Илья пытался привести себя в чувство, побороть странное,
оглушившее его чувство прострации.
'Какие дурацкие совпадения!'
- думал Илья, петляя между машинами.
Сначала ему приходит в голову:
'Человек - это звучит гордо!'
И эту фразу тут же озвучивает некий Иван Рубинштейн.

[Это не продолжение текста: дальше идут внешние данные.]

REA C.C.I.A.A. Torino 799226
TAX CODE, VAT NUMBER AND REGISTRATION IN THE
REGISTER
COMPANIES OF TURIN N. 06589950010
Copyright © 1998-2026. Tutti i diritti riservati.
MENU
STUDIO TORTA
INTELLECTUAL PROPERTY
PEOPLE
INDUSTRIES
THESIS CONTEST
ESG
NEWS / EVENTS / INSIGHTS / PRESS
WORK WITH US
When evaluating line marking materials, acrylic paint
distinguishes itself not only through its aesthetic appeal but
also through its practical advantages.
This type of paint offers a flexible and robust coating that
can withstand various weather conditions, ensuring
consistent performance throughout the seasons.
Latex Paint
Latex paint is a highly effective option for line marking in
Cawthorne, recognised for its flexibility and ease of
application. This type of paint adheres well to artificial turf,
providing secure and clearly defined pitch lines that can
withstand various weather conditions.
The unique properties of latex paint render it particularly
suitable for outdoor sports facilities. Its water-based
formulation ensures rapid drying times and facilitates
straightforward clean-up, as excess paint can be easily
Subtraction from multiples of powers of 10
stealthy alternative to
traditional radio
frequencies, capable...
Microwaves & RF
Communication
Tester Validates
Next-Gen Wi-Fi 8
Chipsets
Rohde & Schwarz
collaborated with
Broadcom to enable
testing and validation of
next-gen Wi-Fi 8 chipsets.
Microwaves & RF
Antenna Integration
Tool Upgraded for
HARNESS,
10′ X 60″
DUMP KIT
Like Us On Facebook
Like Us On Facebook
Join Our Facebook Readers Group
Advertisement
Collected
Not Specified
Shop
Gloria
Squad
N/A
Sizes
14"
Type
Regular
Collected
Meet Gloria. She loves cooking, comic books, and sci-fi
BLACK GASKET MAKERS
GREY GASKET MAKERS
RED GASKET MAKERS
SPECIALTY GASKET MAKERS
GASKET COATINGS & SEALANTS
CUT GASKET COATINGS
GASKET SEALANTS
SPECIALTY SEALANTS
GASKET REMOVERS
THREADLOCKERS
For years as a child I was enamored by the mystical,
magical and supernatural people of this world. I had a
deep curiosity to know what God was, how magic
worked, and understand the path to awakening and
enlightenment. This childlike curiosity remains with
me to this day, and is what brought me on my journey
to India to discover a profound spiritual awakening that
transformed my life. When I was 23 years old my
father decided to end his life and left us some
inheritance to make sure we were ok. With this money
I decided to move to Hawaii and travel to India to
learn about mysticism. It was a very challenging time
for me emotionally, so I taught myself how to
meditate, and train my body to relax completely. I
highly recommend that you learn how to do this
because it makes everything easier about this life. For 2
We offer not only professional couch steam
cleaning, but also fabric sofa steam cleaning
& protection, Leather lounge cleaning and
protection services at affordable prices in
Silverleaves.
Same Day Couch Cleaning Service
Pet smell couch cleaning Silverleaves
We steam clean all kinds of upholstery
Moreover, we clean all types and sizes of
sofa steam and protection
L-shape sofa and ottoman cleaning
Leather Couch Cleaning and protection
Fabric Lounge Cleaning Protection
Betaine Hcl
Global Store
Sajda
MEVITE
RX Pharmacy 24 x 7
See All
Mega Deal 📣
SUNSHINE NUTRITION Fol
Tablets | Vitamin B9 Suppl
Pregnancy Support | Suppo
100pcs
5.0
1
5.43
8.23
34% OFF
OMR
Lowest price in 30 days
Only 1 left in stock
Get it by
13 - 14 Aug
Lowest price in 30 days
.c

Через полчаса, глядя на прохожих, Илья думает: 'Все они уже
трупы!'
И тут же его водитель сбивает насмерть молодого парнишку.
Мурашки поползли по коже.
На секунду Илье показалось, что он не один в машине,
что его преследует что-то огромное, темное, тяжелое.
В ужасе он оглянулся и посмотрел на заднее сидение. Никого.
'Какая глупость! Просто совпадение!
Не может быть!'
- Илья повторил эти слова вслух несколько раз.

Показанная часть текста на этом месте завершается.